(Stored data entries)

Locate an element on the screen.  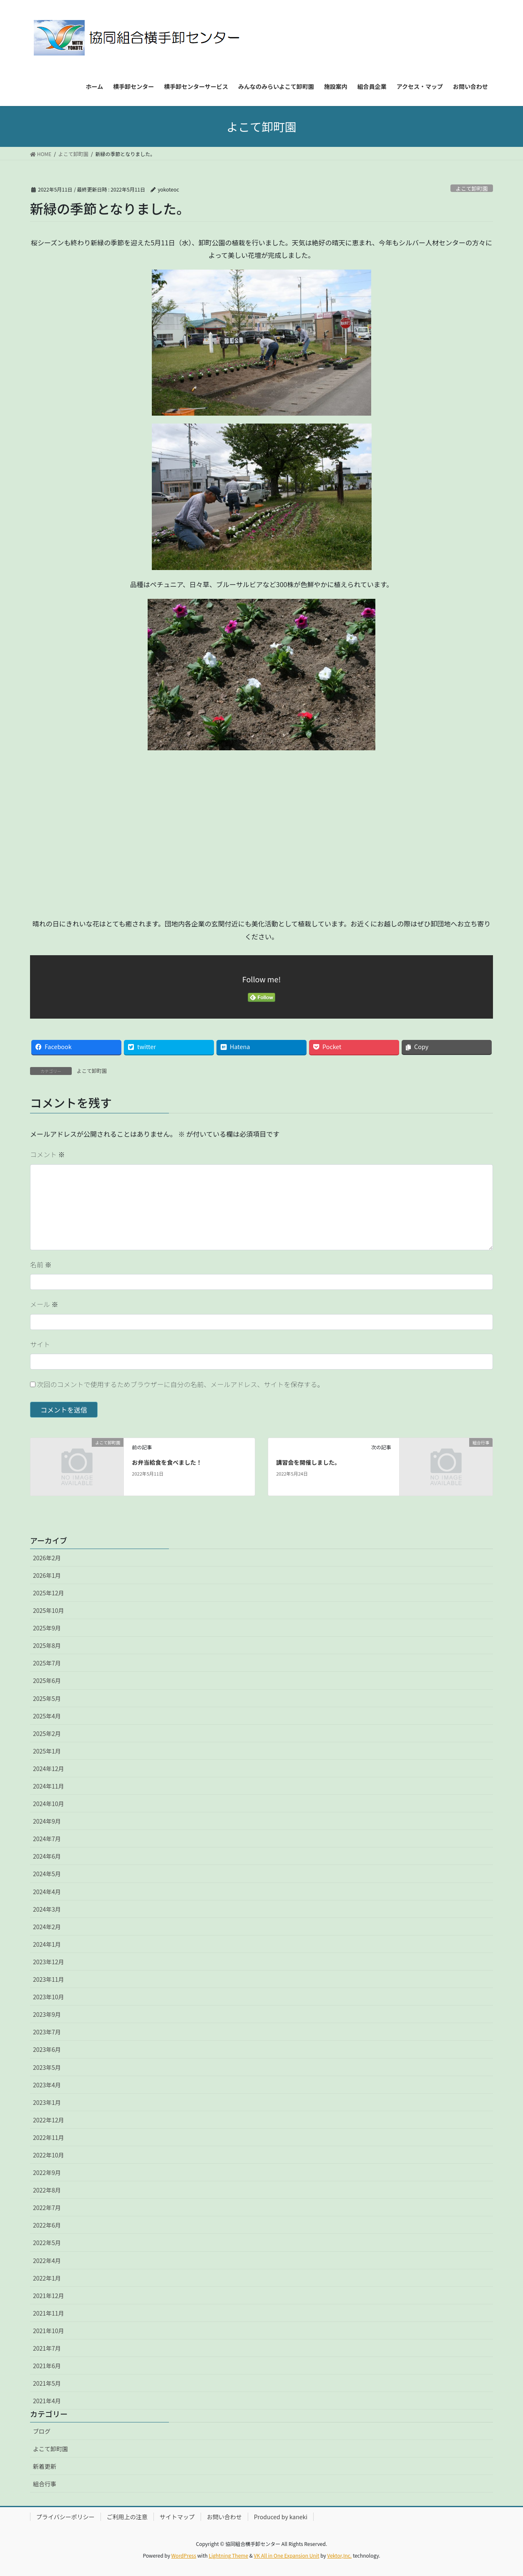
Produced by kaneki is located at coordinates (280, 2517).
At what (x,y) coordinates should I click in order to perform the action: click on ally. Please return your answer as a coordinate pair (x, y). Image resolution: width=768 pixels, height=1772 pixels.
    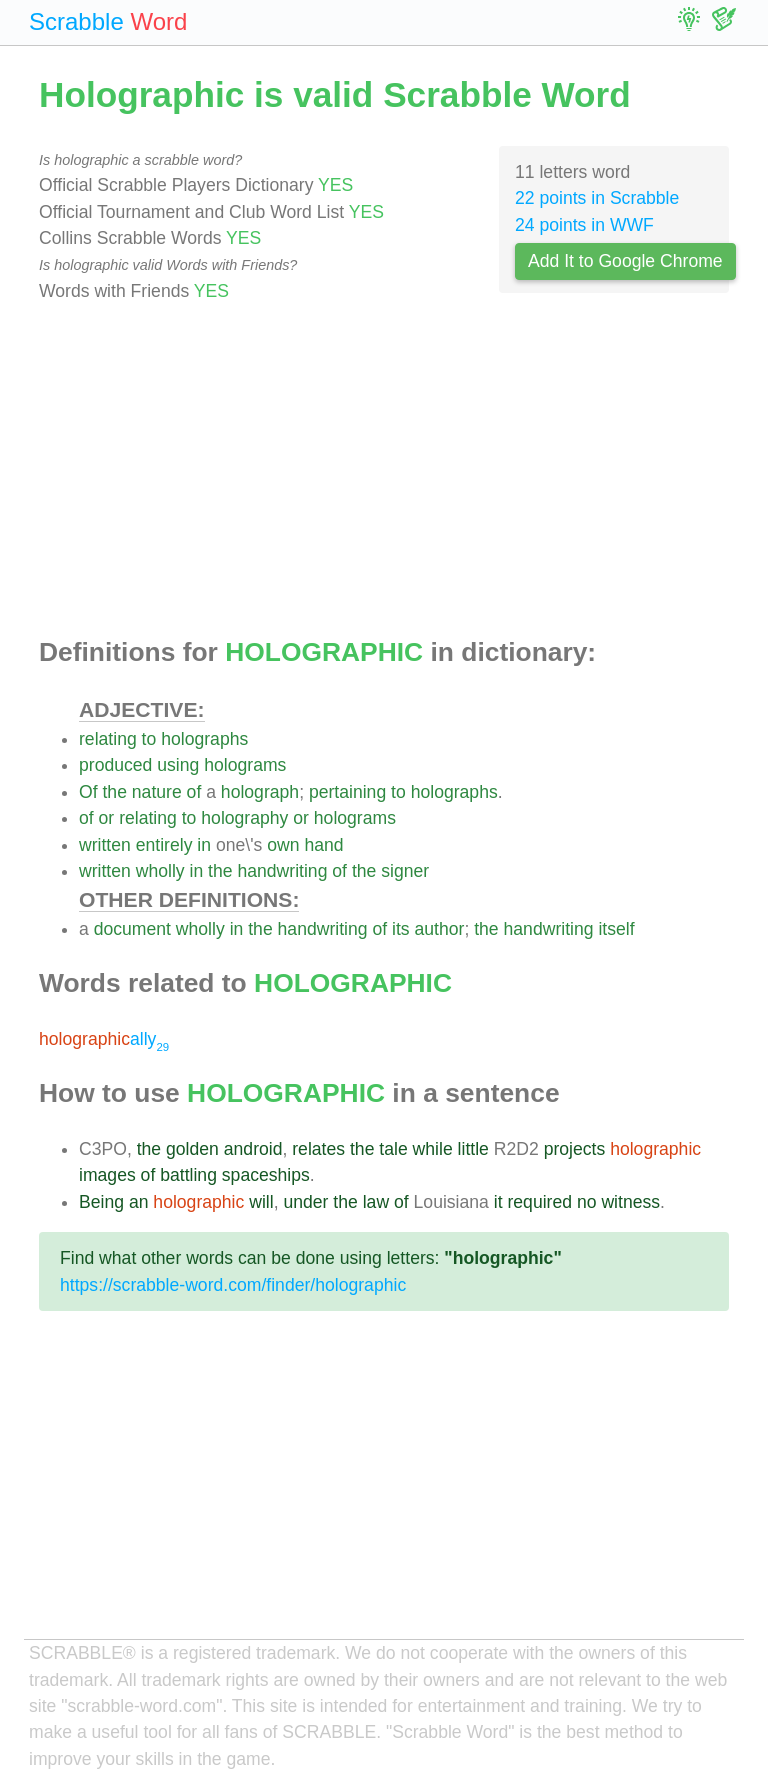
    Looking at the image, I should click on (104, 1039).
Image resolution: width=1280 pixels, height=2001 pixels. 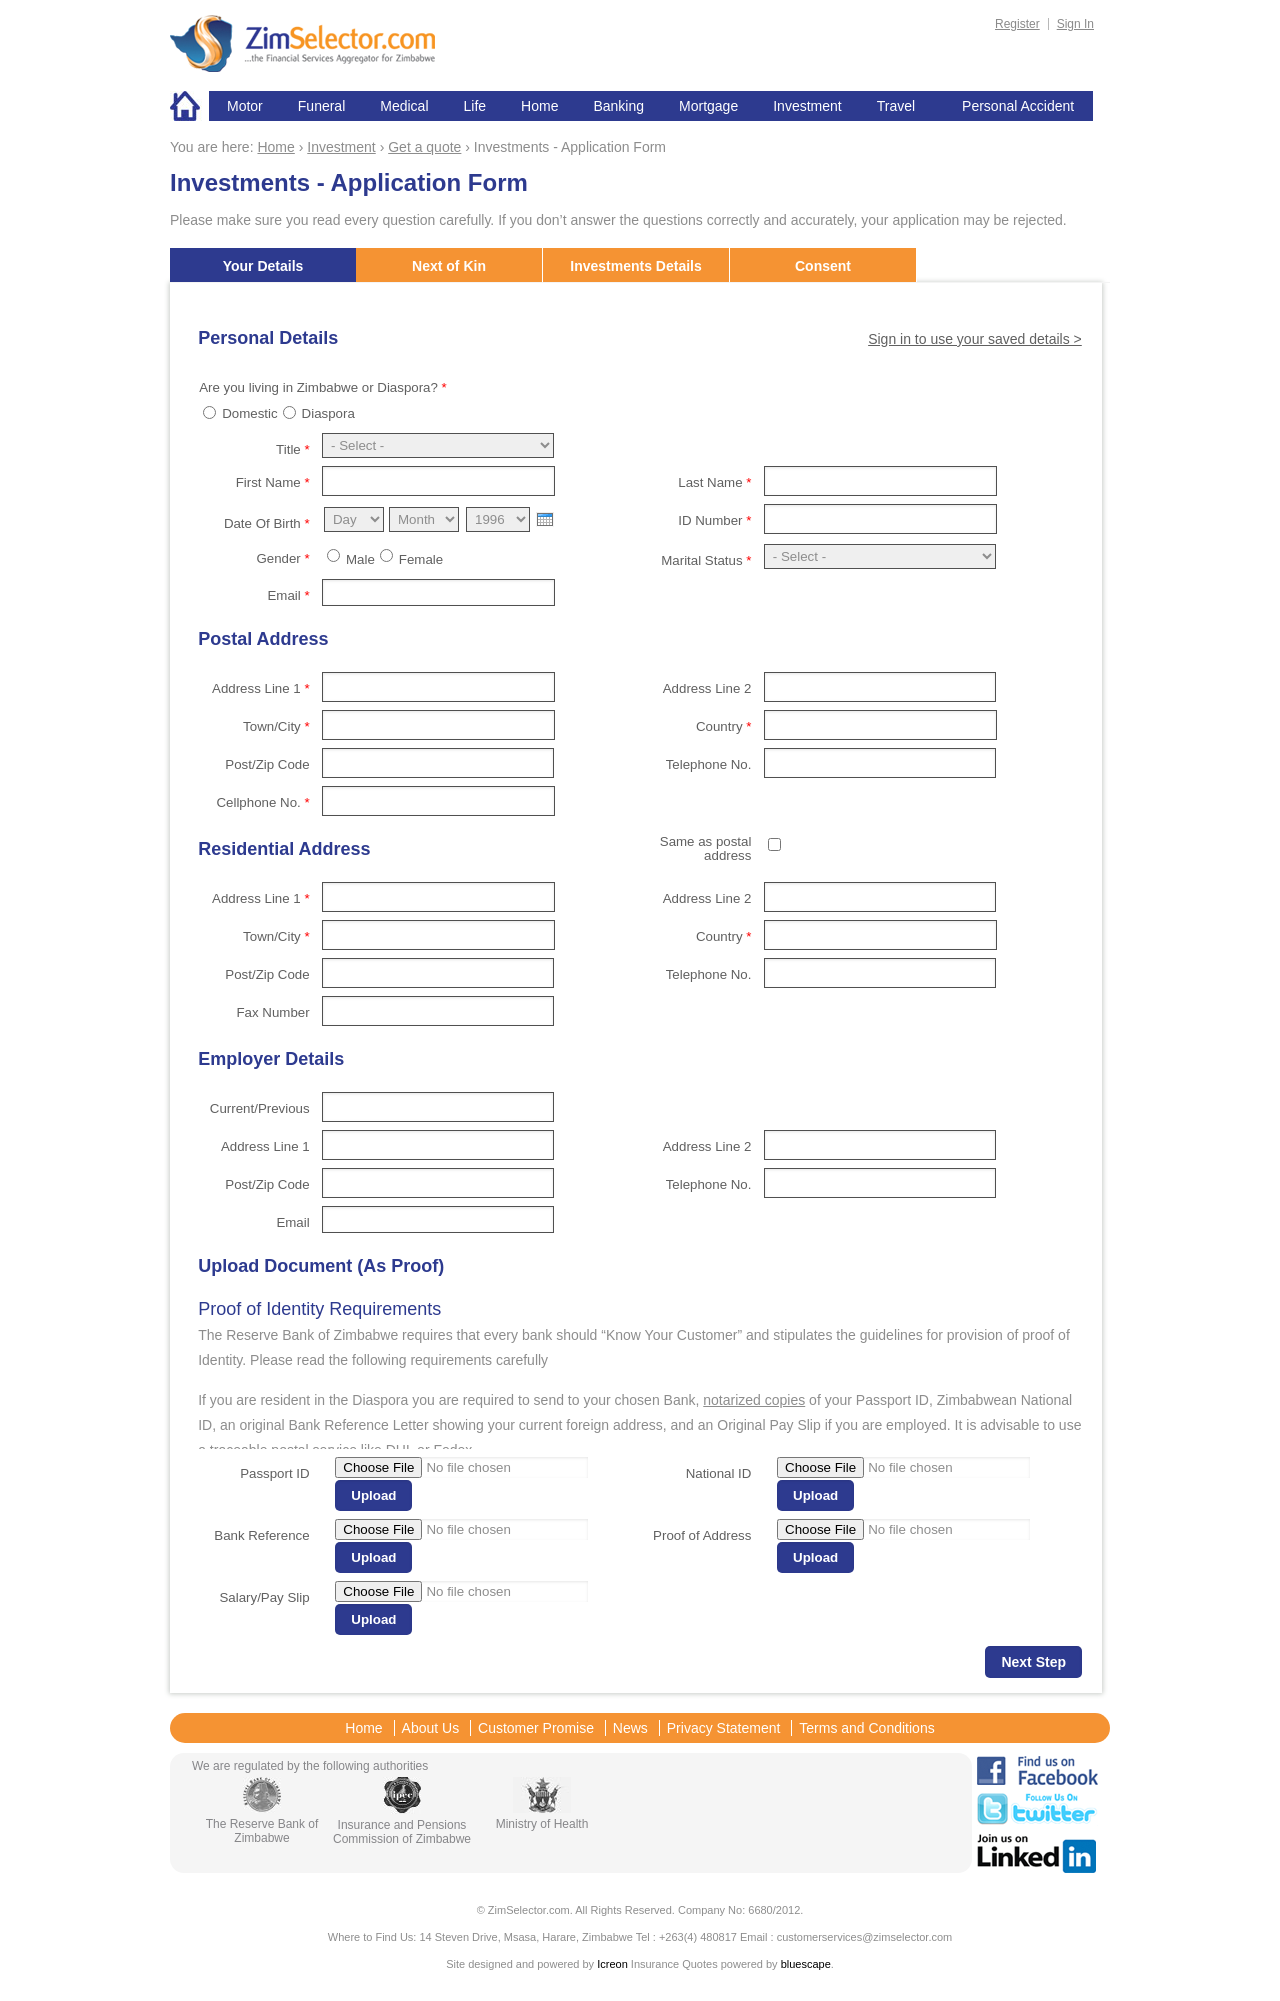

▶ [What you have to do]
Copy every line of the data word for word, omitting the images.

▶ [Written answer]
Locate an element on the screen.  
Produced by kaneki is located at coordinates (280, 2517).
At what (x,y) coordinates should I click in order to perform the action: click on ally. Please return your answer as a coordinate pair (x, y). Image resolution: width=768 pixels, height=1772 pixels.
    Looking at the image, I should click on (104, 1039).
Image resolution: width=1280 pixels, height=2001 pixels. 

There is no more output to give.